Miseczka tych owoców gasi pragnienie, ale też strzeże przed przeziębieniem w chłodniejsze wieczory. Cudownie uspokaja, obniża ciśnienie i rozpieszcza kubki smakowe. Syrop z malin to najsmaczniejsze lekarstwo na kaszel, bolące gardło i pierwsze objawy grypy.
Z malinami jesteśmy odporniejsi, nie grozi nam brak witamin i błonnika. Dzięki tym owocom łatwiej przyswajamy żelazo i szybko pozbywamy się toksyn. Duża ilość kwasu foliowego zawartego w malinowym miąższu sprawia, że są wprost idealne dla przyszłych mam.
Galaretka cud-malina
Weź:
- pół kilograma świeżych malin,
- 60 g cukru pudru,
- sok z połówki cytryny,
- 2 łyżeczki drobno startej skórki z limonki (niekoniecznie),
- 3 łyżeczki żelatyny,
- 4 czubate łyżki serka mascarpone,
- sok z limonki,
- 2 łyżki cukru pudru,
- świeże maliny i listki mięty (lub melisy) do dekoracji,
- kilka bezików.
Maliny zmiksuj i przetrzyj przez sito. Dodaj cukier, startą skórkę z limonki i sok z połówki cytryny. Wymieszaj. Żelatynę wsyp do miseczki, zalej odrobiną zimnej wody, wymieszaj i odstaw, by napęczniała (około kwadransa). Miseczkę z napęczniałą żelatyną wstaw do naczynia z gorącą wodą i poczekaj, aż dokładnie się rozpuści.

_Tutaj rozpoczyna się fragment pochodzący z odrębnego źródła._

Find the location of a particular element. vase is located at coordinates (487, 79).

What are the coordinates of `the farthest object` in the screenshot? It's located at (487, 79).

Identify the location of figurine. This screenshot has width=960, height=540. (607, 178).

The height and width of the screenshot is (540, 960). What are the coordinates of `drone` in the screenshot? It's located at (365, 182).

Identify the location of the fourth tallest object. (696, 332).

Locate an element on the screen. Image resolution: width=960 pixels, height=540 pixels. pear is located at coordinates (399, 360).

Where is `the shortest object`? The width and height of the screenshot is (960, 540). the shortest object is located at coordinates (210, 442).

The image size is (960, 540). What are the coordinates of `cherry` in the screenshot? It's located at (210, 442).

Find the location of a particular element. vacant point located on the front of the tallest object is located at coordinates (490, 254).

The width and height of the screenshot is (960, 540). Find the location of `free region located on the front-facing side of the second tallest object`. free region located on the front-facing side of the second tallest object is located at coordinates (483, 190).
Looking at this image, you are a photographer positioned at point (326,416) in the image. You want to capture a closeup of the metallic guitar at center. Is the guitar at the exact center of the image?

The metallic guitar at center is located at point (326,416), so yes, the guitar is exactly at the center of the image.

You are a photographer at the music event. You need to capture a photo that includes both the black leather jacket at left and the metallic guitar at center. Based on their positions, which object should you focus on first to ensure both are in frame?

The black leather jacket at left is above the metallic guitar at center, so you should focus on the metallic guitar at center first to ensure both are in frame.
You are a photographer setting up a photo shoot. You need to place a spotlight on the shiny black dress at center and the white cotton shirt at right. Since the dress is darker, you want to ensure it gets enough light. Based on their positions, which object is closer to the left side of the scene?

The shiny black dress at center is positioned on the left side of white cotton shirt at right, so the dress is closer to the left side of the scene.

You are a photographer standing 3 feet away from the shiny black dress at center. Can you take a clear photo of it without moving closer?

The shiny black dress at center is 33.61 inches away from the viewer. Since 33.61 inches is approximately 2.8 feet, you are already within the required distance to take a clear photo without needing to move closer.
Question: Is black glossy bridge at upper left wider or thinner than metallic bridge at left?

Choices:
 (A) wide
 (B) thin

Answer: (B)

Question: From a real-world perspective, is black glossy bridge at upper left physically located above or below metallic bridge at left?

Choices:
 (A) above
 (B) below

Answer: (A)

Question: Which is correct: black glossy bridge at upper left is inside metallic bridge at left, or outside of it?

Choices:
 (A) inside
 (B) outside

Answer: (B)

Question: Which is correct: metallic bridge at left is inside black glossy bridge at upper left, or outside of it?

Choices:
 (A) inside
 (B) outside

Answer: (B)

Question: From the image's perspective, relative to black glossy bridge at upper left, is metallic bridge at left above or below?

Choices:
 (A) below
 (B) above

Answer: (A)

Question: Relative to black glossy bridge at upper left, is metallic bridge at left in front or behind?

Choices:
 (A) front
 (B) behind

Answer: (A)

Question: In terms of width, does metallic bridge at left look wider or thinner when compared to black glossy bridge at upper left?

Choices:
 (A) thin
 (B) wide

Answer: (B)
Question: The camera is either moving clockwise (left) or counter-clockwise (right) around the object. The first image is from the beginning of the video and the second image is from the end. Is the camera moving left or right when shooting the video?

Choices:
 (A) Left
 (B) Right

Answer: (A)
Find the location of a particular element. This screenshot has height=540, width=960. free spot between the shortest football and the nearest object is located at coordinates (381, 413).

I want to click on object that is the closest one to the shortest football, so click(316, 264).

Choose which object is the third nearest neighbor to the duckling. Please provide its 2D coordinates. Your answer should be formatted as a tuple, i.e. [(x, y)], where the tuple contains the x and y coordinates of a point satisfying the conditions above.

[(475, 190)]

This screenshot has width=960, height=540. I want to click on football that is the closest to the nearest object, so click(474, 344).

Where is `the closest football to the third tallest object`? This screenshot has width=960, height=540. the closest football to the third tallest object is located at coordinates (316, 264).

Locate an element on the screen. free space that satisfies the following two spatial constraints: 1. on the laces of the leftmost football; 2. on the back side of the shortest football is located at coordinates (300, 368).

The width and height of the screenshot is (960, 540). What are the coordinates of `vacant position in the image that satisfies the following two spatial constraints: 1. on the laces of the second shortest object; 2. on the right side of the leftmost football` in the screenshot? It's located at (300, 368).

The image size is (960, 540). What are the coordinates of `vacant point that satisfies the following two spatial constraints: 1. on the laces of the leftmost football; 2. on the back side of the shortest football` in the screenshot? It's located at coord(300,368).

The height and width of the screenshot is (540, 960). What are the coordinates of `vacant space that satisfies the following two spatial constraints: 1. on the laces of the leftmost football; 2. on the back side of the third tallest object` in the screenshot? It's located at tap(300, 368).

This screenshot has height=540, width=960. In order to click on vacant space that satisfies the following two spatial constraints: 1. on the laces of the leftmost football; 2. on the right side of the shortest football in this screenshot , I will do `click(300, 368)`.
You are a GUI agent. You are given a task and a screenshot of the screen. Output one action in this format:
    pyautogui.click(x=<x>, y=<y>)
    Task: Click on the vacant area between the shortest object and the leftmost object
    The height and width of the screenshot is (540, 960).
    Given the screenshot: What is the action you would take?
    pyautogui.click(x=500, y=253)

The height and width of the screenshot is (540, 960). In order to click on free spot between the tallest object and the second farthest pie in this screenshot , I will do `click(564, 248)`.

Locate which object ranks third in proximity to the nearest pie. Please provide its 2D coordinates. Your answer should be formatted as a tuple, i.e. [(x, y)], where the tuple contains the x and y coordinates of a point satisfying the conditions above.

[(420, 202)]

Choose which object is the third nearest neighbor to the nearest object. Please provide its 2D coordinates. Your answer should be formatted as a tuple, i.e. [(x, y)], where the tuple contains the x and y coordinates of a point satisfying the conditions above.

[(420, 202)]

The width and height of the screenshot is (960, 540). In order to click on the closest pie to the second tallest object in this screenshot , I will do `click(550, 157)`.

Dodaj do niej kilka łyżeczek zmiksowanych malin. Wymieszaj i połącz z resztą owoców. Przełóż do pucharków. Wstaw do lodówki na 3–4 godziny. Schłodzone mascarpone połącz z sokiem z limonki i cukrem pudrem. Możesz dodać odrobinę ekstraktu z wanilii. Galaretki tuż przed podaniem dekoruj serkiem, miętą i owocami.
Malinowe gofry
Weź:
- 3 szklanki świeżych malin,
- czubatą łyżeczkę drożdży w proszku,
- szczyptę soli,
- 250 g mąki pszennej,
- 330 ml mleka,
- 90 g masła,
- 3 łyżki syropu klonowego albo syropu cynamonowego (jak do koktajli), względnie po prostu 2 łyżki cukru,
- ekstrakt waniliowy do smaku (1–2 łyżeczki),
- pół łyżeczki cynamonu (dla tych, którzy użyli syropu klonowego albo cukru),
- 2 jajka,
- cukier puder do posypania gotowych gofrów (wedle uznania).
W garnuszku podgrzej mleko, ale nie doprowadzaj do wrzenia. Zdejmij z ognia, dodaj masło, któryś z syropów (lub po prostu cukier), ekstrakt waniliowy, sól i cynamon. Wymieszaj, aby składniki ładnie się połączyły. Zostaw do wystudzenia.
Do wysokiej miski przesiej mąkę, dodaj sól i suche drożdże. Wbij jajka i wlej letnie (wystudzone) mleko z masłem i dodatkami. Wymieszaj mikserem. Miskę z tak przygotowanym ciastem nakryj pokrywką lub folią. Zostaw w ciepłym miejscu (na ok. 1,5 godz.), by ciasto wyrosło.
Połowę malin zmiksuj z cukrem pudrem (ilość wedle upodobań smakowych). Piecz wyrośnięte ciasto, nakładając je do gofrownicy lekko natłuszczonej olejem. Ciepłe gofry polewaj malinowym sosem i dekoruj owocami. Przyjemność warta chwili kuchennego zamieszania!